The development of the International Convention on Load Lines (ICLL) can be traced by to the United Kingdom in the 1870s as an attempt to prevent merchant ships from being overloaded. Lloyd’s Register established a minimum freeboard requirement for its classed ships, and after much pressure from Mr Samuel Plimsoll, the British Parliament extended this requirement to all British merchant ships. This is where the term “Plimsoll mark” originates from.
Similar load line regulations were implemented by other maritime nations, until they were standardized in the Load Line Convention of 1930. The present International Convention on Load Lines (ICLL) was drawn up in 1966 and adopted by the International Maritime Organization. It entered into force on July 21, 1968.

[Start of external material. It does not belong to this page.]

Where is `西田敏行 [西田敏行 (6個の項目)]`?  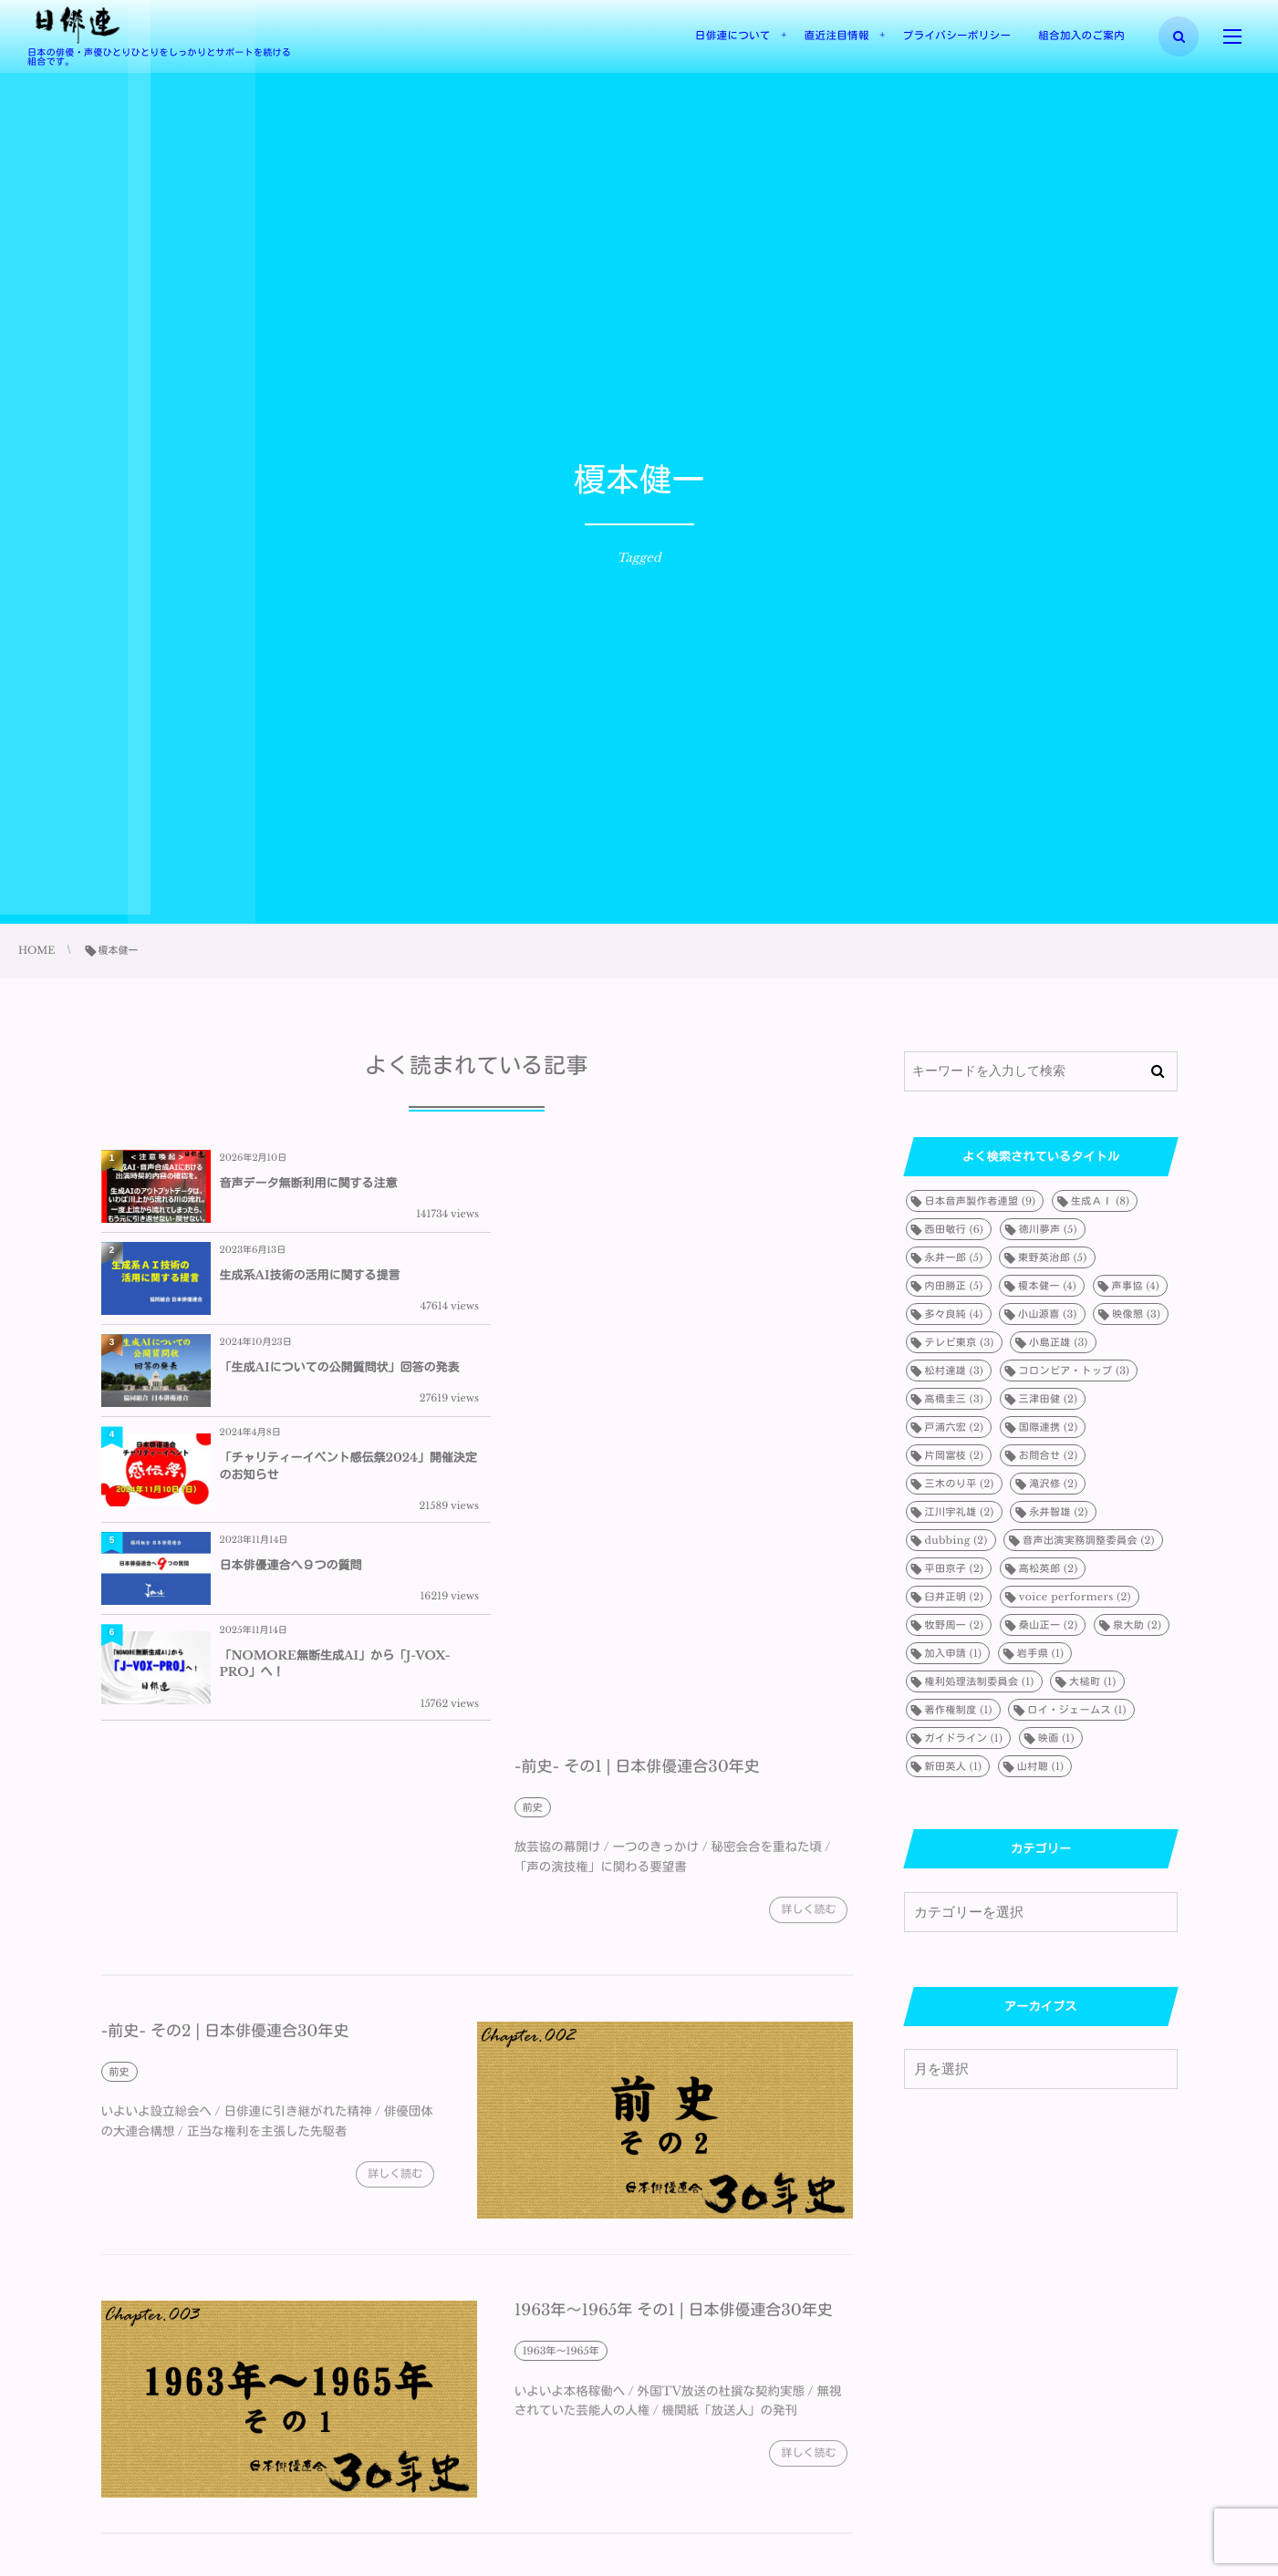
西田敏行 [西田敏行 (6個の項目)] is located at coordinates (954, 1229).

The regulations take into account the potential hazards present in different zones and different seasons and ensures, amongst others, the design of a robust hull that can cope with adverse sea states, the weathertight and watertight integrity of the vessel, adequate drainage of any water on deck,
All assigned load lines must be marked amidships on each side of the ship, together with the deck line. Ships intended for the carriage of timber deck cargo are assigned a smaller freeboard as the deck cargo provides protection against the impact of waves.
The International Convention on Load Lines applies to all commercial yachts if over 24 meters and over 500GT and provides detailed regulations on the assignment of freeboard, the effects on stability, and most importantly, the safe transportation of guests and crew.
Class Societies issue Load Line Certificates, and if a vessel has been built to Class, a certificate can be obtained from the relevant society.